It’s worth noting that these architecture decisions are what classify DQN as an off-policy, model-free algorithm. Model-free because it learns to predict the value associated with a position, but doesn’t attempt to build a model of the inner workings of its environment in order to make predictions about the next state it will see, and off-policy because its training examples are generated by a past version of itself (and therefore a past version of its decision-making policy).

There’s one more important detail to get out of the way, and that’s the exploration issue. There’s a never-ending debate within Markov agents over whether its best to take a risk and explore new ideas or to exploit what is already known. Imagine what would happen if the algorithm always pressed the button that it thought would lead to the highest reward. It would likely do that same action every single time, never trying anything else and therefore never learning and improving any further. For example, it might learn on its very first attempt that going right from the start zone can get it a couple points, and then just continue to go right no matter how many ghosts or walls stand in its way; it never experimented with going left and therefore has no way to accurately estimate the reward it would generate by doing so. The original DQN solves this problem in an arbitrary but surprisingly effective way. We initialize a variable, epsilon, to 1.0. For every step, we generate a random number between 0 and 1. If this number is less than epsilon, we take an action completely at random, regardless of what the agent has to say about that action’s Q value. Because epsilon is 1, we do this 100% of the time. But as training progresses, we anneal epsilon down to around 0.1, meaning we take the best action 90% of the time and explore a new, random direction the other 10%. Interestingly, we never let epsilon hit 0 in practice (even during testing/evaluation, where we typically use .05); this makes sure that Ms. Pac-man can never get stuck in a corner or stop moving indefinitely. This method is known as epsilon greedy.

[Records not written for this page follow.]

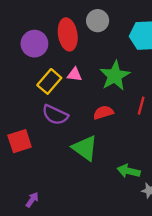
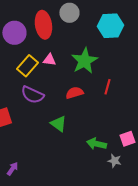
green triangle: (85, 148) -> (58, 124), size x0.7

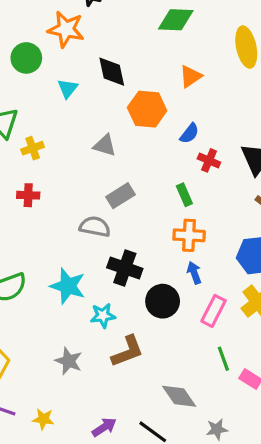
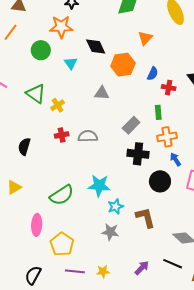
green rectangle: (184, 195) -> (158, 112), turned 32
gray rectangle: (121, 196) -> (131, 125), moved
gray semicircle: (95, 227) -> (88, 136), moved
black cross: (125, 268) -> (138, 154), moved
cyan star: (103, 315) -> (116, 206), moved
brown L-shape: (127, 351) -> (145, 217), turned -70

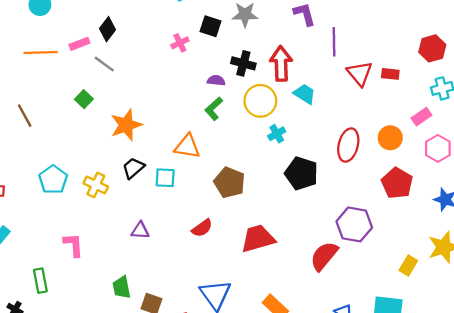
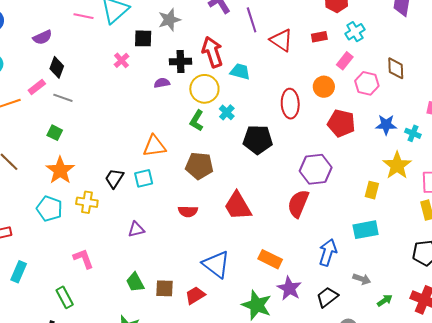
red rectangle: (390, 74) -> (319, 37), moved
green L-shape: (214, 109) -> (197, 121), moved
orange star: (126, 125) -> (60, 170), moved
red semicircle: (202, 228) -> (188, 211), turned 54
red trapezoid: (258, 239) -> (238, 206), turned -88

Now that we’re getting into the experiments/code, it’s probably a good time to mention that all of these results (including weight files for all of the trained models), and the scripts that generated them can be found on this project’s GitHub repo. The inner workings of the DQN algorithm are implemented in the open source library keras-rl. However, it may be some time before the more advanced techniques we’ve been working on and will be describing below have been approved for a merge into the master version. In the meantime, you can access them on our fork.

Something to know about DQNs (and RL algorithms in general) is that they are sample inefficient and expensive to train. The standard approach in the DQN literature is to run 200 million frame training sessions. That’s about 930 hours of human-speed gameplay or roughly 20 days of training on a single P4000 GPU (at least for the final DQN variant we’ll be getting to). We don’t have the resources to pull something like that off for every version of the algorithm. Instead, we chose to run these comparison experiments for 10 million frames (enough to highlight the discrepancies), and to train our final, best-performing agent for a more extended 40 million step run.

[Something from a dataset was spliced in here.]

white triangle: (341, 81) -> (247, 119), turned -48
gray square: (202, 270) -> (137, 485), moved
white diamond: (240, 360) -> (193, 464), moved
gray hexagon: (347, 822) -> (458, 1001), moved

With that out of the way, it’s time to see how the algorithm we’ve described performs on the task at hand.

Vanilla DQN Takes on Ms. Pac-man

An effective way to monitor and analyze an agent’s success during training is to chart its cumulative reward at the end of each episode.

The reward function is proportional to (but not equal to, and actually much less than) the in-game score, so it doesn’t mean all that much on its own. However, the agent is clearly able to learn something about the game in order to consistently improve over time. Also notice the diminishing return on investment, just like any learning curve — human or machine.

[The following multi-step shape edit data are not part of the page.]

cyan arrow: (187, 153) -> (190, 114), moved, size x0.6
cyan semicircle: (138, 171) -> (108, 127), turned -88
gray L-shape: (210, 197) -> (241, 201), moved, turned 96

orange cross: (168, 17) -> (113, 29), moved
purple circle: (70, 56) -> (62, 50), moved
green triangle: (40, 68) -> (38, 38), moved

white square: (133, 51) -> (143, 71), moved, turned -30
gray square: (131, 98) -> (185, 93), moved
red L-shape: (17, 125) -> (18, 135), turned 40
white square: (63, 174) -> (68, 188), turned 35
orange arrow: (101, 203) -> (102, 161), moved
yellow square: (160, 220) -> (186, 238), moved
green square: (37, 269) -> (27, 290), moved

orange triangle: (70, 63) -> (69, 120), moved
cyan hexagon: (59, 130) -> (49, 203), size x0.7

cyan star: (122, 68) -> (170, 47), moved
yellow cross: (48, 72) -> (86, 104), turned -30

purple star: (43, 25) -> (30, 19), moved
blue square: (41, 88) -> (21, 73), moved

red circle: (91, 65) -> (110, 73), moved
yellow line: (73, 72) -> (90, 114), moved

Let’s check out some gameplay and see how it does.

Amazingly, the agent has learned to navigate around the maze. It even does a pretty good job of clearing large areas when there are still dense pockets to be collected. However, it has a very hard time finding its way back to the lonely few dots that slip away, and it seems to have total meltdowns whenever it finds itself stuck in the middle of two pockets and has to decide which one to go after first (like at 0:29). It also does not seem to actively hunt down the ghosts for points when they become vulnerable, and only triggers that behavior by accident, on its way to gathering up all the dots in each corner of the maze.

Double Q-Learning

In 2015, van Hasselt et al. applied double q-learning to DQN, a modification that improved performance on some games. Notice that - in the loss function from above - we use the target network both to calculate the q values for each action in the next state and to select which of those actions we will want to take (the highest one). It turns out this can lead to some overestimation problems, particularly when the discrepancy between the target network and online network cause them to recommend totally different actions given the same state (as opposed to the same action with slightly different q values). To solve this, we take away the target network’s responsibility to determine the best action; it simply generates the Q values, and we let the online model decide which to use. More formally, Double DQN generates target values according to:

Dueling Architecture

An important detail of RL theory is that the Q function can actually be split up into the sum of two independent terms: the value function V(s), which represents the value of being in the current state, and an advantage function A(s,a), which represents the relative importance of each action, and helps ensure that the agent takes the best action possible, even if that choice may not have any immediate impact on the game score.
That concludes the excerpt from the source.